With legislative maneuvering designed to punish and deprive the least fortunate among us -- working people at the lower end of the American economy and their children -- the Republicans don't seem to be upholding the caring Christian ideals often proclaimed by the President. They're pushing down wages, snatching away tax credits and food stamps, slashing Medicaid and children's health insurance, and removing bankruptcy protections from families that suffer medical catastrophes. But they're extending tax cuts on dividends and capital gains, and making sure that those bankruptcy laws still protect the richest deadbeats.
In short, they are stealing bread from the mouths of the poor and stuffing cake into the maws of the wealthy.
The bankruptcy "reform" currently pending in the Senate, for instance, would compound the misery of Americans already ruined by enormous medical expenses, which is what drives most filers to seek legal protection. The sponsors of this punitive act, which will further inflate the profits of credit-card companies, rejected every amendment to discourage deceptive and extortionate lending practices, as well as every amendment to soften the impact on destitute veterans and others whose misfortune might ordinarily stir feelings of compassion.

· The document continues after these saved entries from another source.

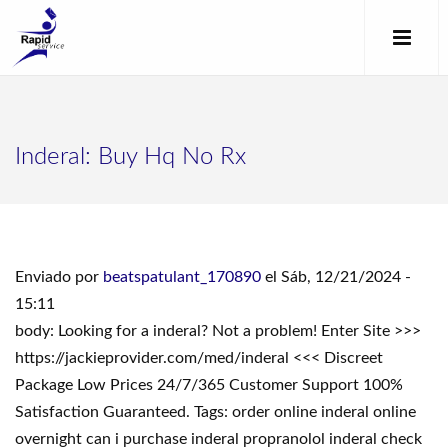
Inderal: Buy Hq No Rx
Enviado por
beatspatulant_170890
el Sáb, 12/21/2024 -
15:11
body: Looking for a inderal? Not a problem! Enter Site >>>
https://jackieprovider.com/med/inderal <<< Discreet
Package Low Prices 24/7/365 Customer Support 100%
Satisfaction Guaranteed. Tags: order online inderal online
overnight can i purchase inderal propranolol inderal check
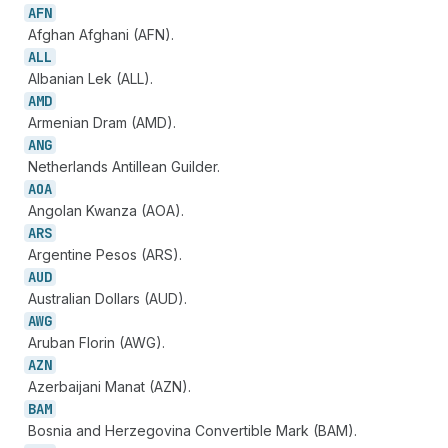
AFN
Afghan Afghani (AFN).
ALL
Albanian Lek (ALL).
AMD
Armenian Dram (AMD).
ANG
Netherlands Antillean Guilder.
AOA
Angolan Kwanza (AOA).
ARS
Argentine Pesos (ARS).
AUD
Australian Dollars (AUD).
AWG
Aruban Florin (AWG).
AZN
Azerbaijani Manat (AZN).
BAM
Bosnia and Herzegovina Convertible Mark (BAM).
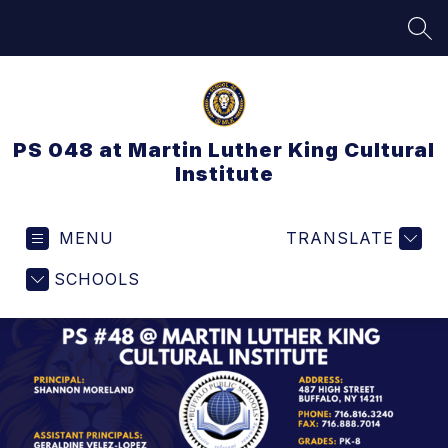
Skip
to
SEA
content
PS 048 at Martin Luther King Cultural
Institute
MENU
TRANSLATE
SCHOOLS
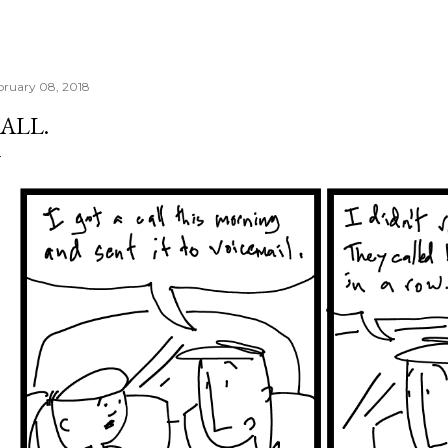
bruary 08, 2018
ALL.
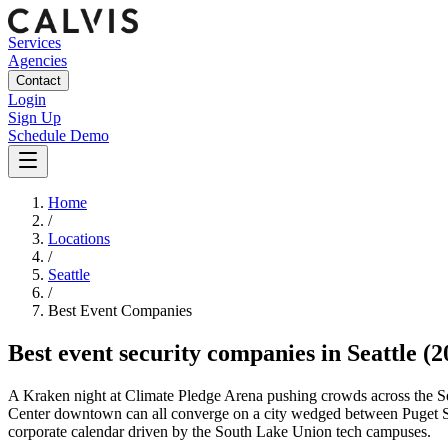
Services
Agencies
Contact
Login
Sign Up
Schedule Demo
Home
/
Locations
/
Seattle
/
Best
Event
Companies
Best
event security companies
in
Seattle
(2
A Kraken night at Climate Pledge Arena pushing crowds across the Se
Center downtown can all converge on a city wedged between Puget Soun
corporate calendar driven by the South Lake Union tech campuses.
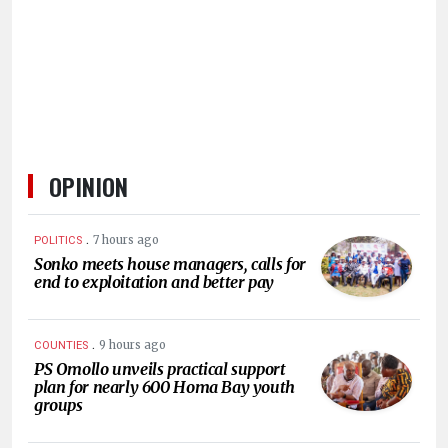
HUMAN
INTEREST
OPINION
.
7 hours ago
POLITICS
Sonko meets house managers, calls for
end to exploitation and better pay
.
9 hours ago
COUNTIES
PS Omollo unveils practical support
plan for nearly 600 Homa Bay youth
groups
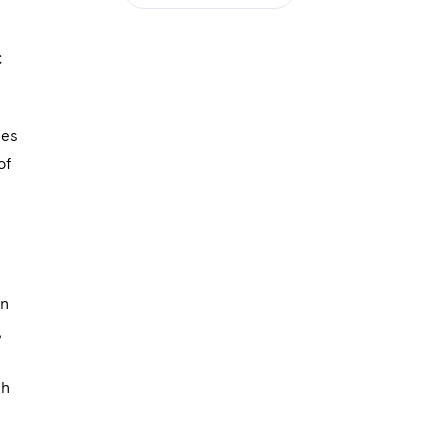
C
ses
of
on
,
ch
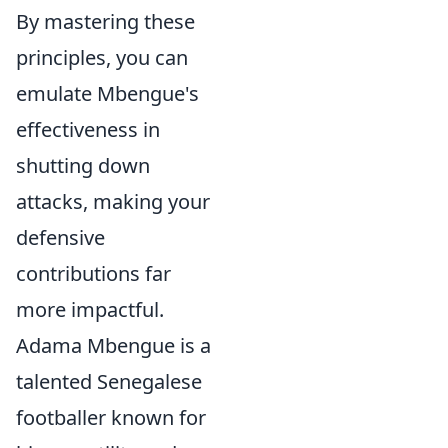
By mastering these
principles, you can
emulate Mbengue's
effectiveness in
shutting down
attacks, making your
defensive
contributions far
more impactful.
Adama Mbengue is a
talented Senegalese
footballer known for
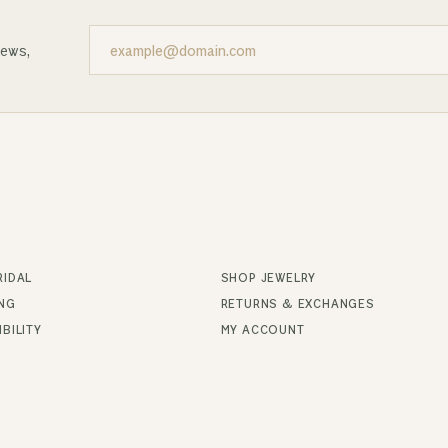
news,
RIDAL
SHOP JEWELRY
ING
RETURNS & EXCHANGES
BILITY
MY ACCOUNT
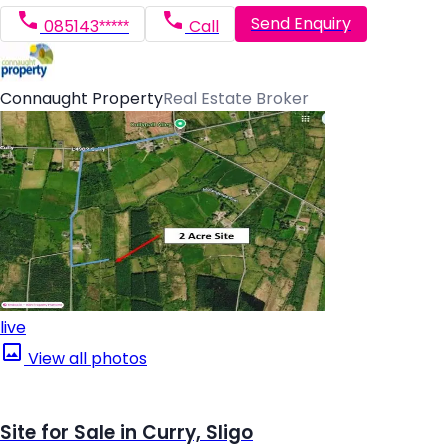
Send Enquiry
085143*****
Call
Connaught Property
Real Estate Broker
live
View all photos
Site for Sale in Curry, Sligo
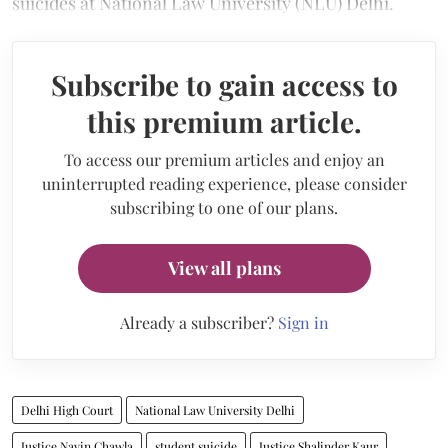
suicides at National Law University (NLU) Delhi.
Subscribe to gain access to
this premium article.
To access our premium articles and enjoy an
uninterrupted reading experience, please consider
subscribing to one of our plans.
View all plans
Already a subscriber?
Sign in
Delhi High Court
National Law University Delhi
Justice Navin Chawla
student suicide
Justice Shalinder Kaur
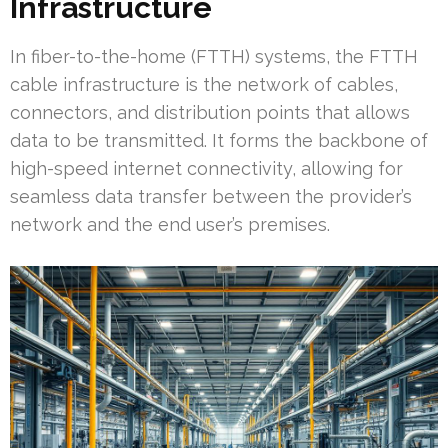
Infrastructure
In fiber-to-the-home (FTTH) systems, the FTTH
cable infrastructure is the network of cables,
connectors, and distribution points that allows
data to be transmitted. It forms the backbone of
high-speed internet connectivity, allowing for
seamless data transfer between the provider’s
network and the end user’s premises.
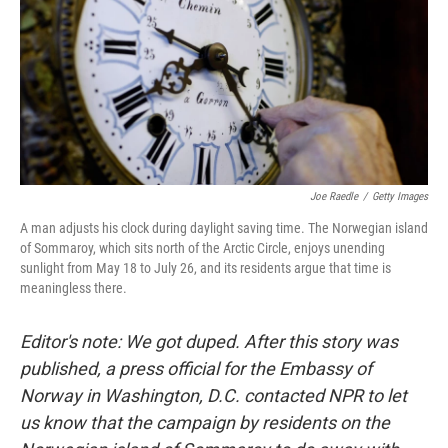
Joe Raedle
/
Getty Images
A man adjusts his clock during daylight saving time. The Norwegian island
of Sommaroy, which sits north of the Arctic Circle, enjoys unending
sunlight from May 18 to July 26, and its residents argue that time is
meaningless there.
Editor's note: We got duped. After this story was
published, a press official for the Embassy of
Norway in Washington, D.C. contacted NPR to let
us know that the campaign by residents on the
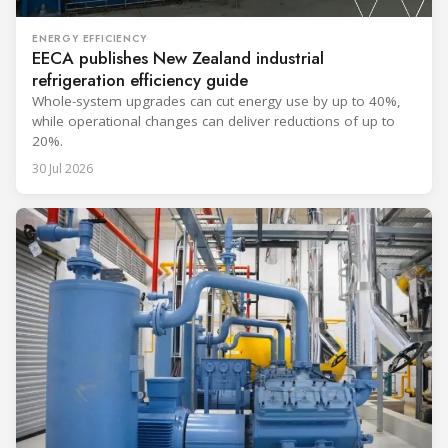
ENERGY EFFICIENCY
EECA publishes New Zealand industrial
refrigeration efficiency guide
Whole-system upgrades can cut energy use by up to 40%,
while operational changes can deliver reductions of up to
20%.
30 Jul 2026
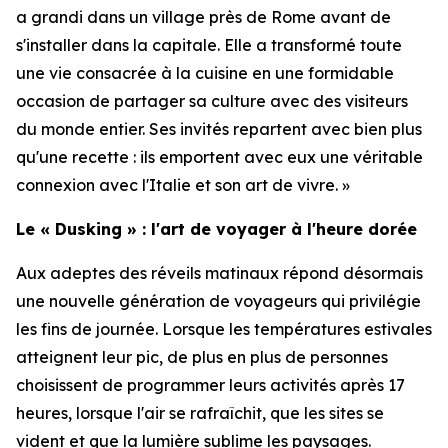
a grandi dans un village près de Rome avant de
s'installer dans la capitale. Elle a transformé toute
une vie consacrée à la cuisine en une formidable
occasion de partager sa culture avec des visiteurs
du monde entier. Ses invités repartent avec bien plus
qu'une recette : ils emportent avec eux une véritable
connexion avec l'Italie et son art de vivre. »
Le « Dusking » : l'art de voyager à l'heure dorée
Aux adeptes des réveils matinaux répond désormais
une nouvelle génération de voyageurs qui privilégie
les fins de journée. Lorsque les températures estivales
atteignent leur pic, de plus en plus de personnes
choisissent de programmer leurs activités après 17
heures, lorsque l'air se rafraîchit, que les sites se
vident et que la lumière sublime les paysages.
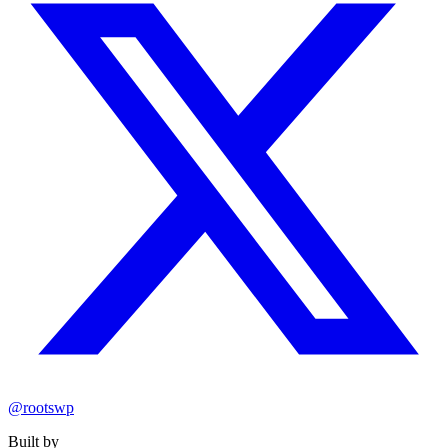
@rootswp
Built by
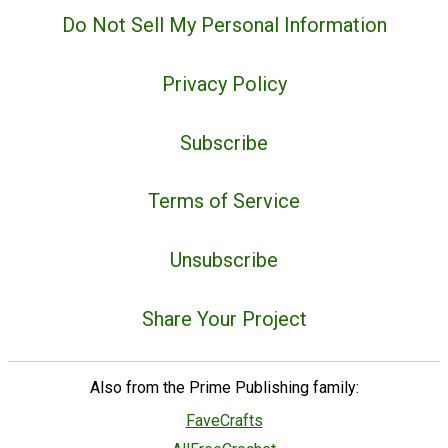
Do Not Sell My Personal Information
Privacy Policy
Subscribe
Terms of Service
Unsubscribe
Share Your Project
Also from the Prime Publishing family:
FaveCrafts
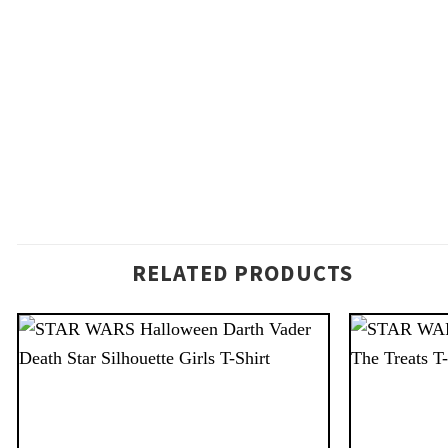
RELATED PRODUCTS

Yet while the sponsors claimed that their only purpose was to stop "abuse" of bankruptcy laws, their bill will still allow every grifter to lawyer up and sequester his pelf in an "asset protection trust," an investment vehicle that limits legal liability, often by using offshore bank accounts. The clever rich will thus be exempt from the same laws that will be used from now on to denude poorer people. (At least a dozen Democrats also have signed their disgraced names onto this billion-dollar gift certificate for the credit industry.)
Those poorer people won't be seeing any increase in their pitiful wages any time soon, either, thanks to the Senate Republicans. Voting almost uniformly along party lines, the majority killed what would have been the first increase in the federal minimum wage since 1998. A recent poll showed that more than four out of five Americans favor this measure, evidently because they cherish the quaint notion that people who work for a living should be able to feed and shelter their children.